REQUIRED WORK:
Your answer must be an exact transcription of every record below, with the pictures omitted.

INPUT RECORDS:
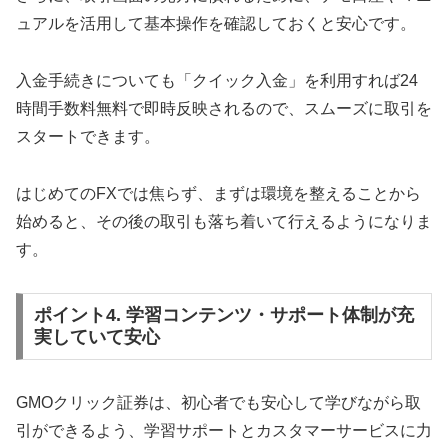
ュアルを活用して基本操作を確認しておくと安心です。
入金手続きについても「クイック入金」を利用すれば24
時間手数料無料で即時反映されるので、スムーズに取引を
スタートできます。
はじめてのFXでは焦らず、まずは環境を整えることから
始めると、その後の取引も落ち着いて行えるようになりま
す。
ポイント4. 学習コンテンツ・サポート体制が充
実していて安心
GMOクリック証券は、初心者でも安心して学びながら取
引ができるよう、学習サポートとカスタマーサービスに力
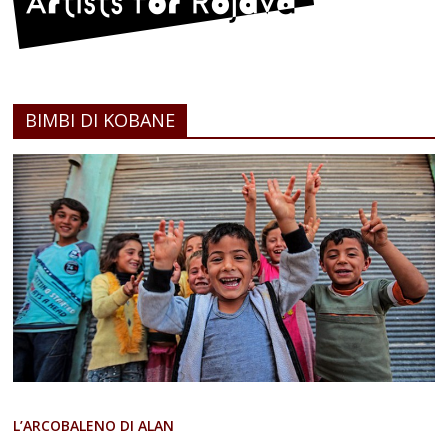
BIMBI DI KOBANE
L’ARCOBALENO DI ALAN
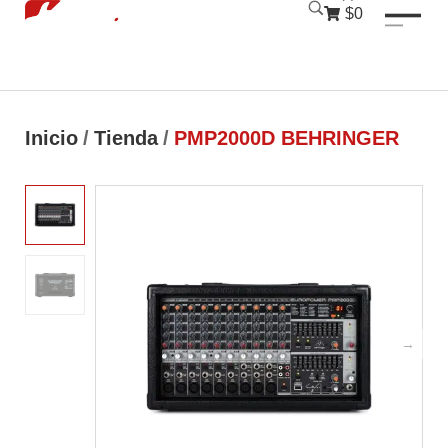
luckyjet
1 win
mostbet
pinup
$0
Inicio
/
Tienda
/
PMP2000D BEHRINGER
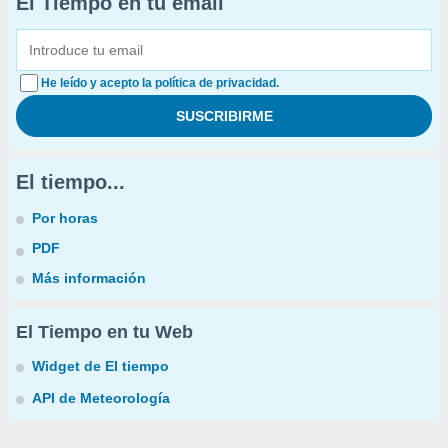
El Tiempo en tu email
He leído y acepto la política de privacidad.
El tiempo...
Por horas
PDF
Más información
El Tiempo en tu Web
Widget de El tiempo
API de Meteorología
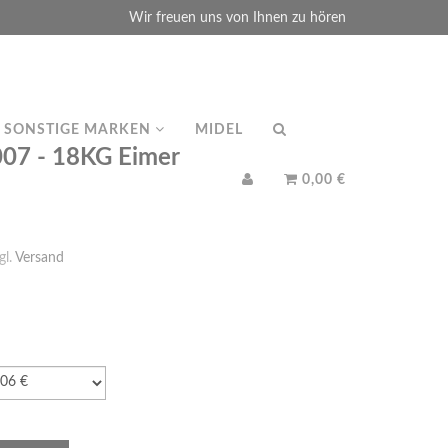
Wir freuen uns von Ihnen zu hören
SONSTIGE MARKEN
MIDEL
7 - 18KG Eimer
0,00 €
gl.
Versand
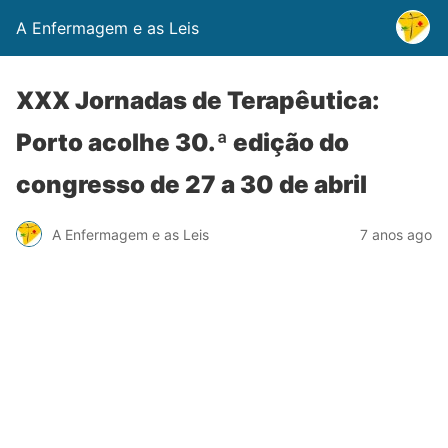
A Enfermagem e as Leis
XXX Jornadas de Terapêutica:
Porto acolhe 30.ª edição do
congresso de 27 a 30 de abril
A Enfermagem e as Leis
7 anos ago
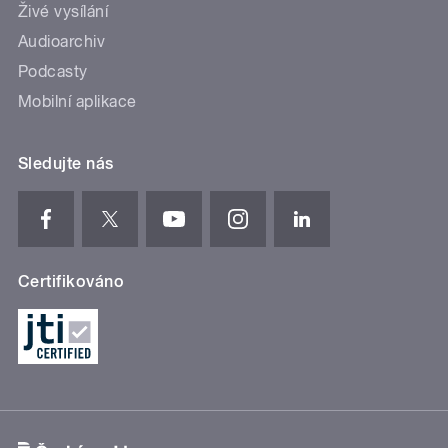
Živé vysílání
Audioarchiv
Podcasty
Mobilní aplikace
Sledujte nás
Certifikováno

ANSWER SECTION:
ュアルを活用して基本操作を確認しておくと安心です。
入金手続きについても「クイック入金」を利用すれば24
時間手数料無料で即時反映されるので、スムーズに取引を
スタートできます。
はじめてのFXでは焦らず、まずは環境を整えることから
始めると、その後の取引も落ち着いて行えるようになりま
す。
ポイント4. 学習コンテンツ・サポート体制が充
実していて安心
GMOクリック証券は、初心者でも安心して学びながら取
引ができるよう、学習サポートとカスタマーサービスに力
BIMBI DI KOBANE
L’ARCOBALENO DI ALAN
luckyjet
1 win
mostbet
pinup
$0
Inicio
/
Tienda
/
PMP2000D BEHRINGER
El Tiempo en tu email
He leído y acepto la política de privacidad.
El tiempo...
Por horas
PDF
Más información
El Tiempo en tu Web
Widget de El tiempo
API de Meteorología
Wir freuen uns von Ihnen zu hören
SONSTIGE MARKEN
MIDEL
7 - 18KG Eimer
0,00 €
gl.
Versand
A Enfermagem e as Leis
XXX Jornadas de Terapêutica:
Porto acolhe 30.ª edição do
congresso de 27 a 30 de abril
A Enfermagem e as Leis
7 anos ago
Živé vysílání
Audioarchiv
Podcasty
Mobilní aplikace
Sledujte nás
Certifikováno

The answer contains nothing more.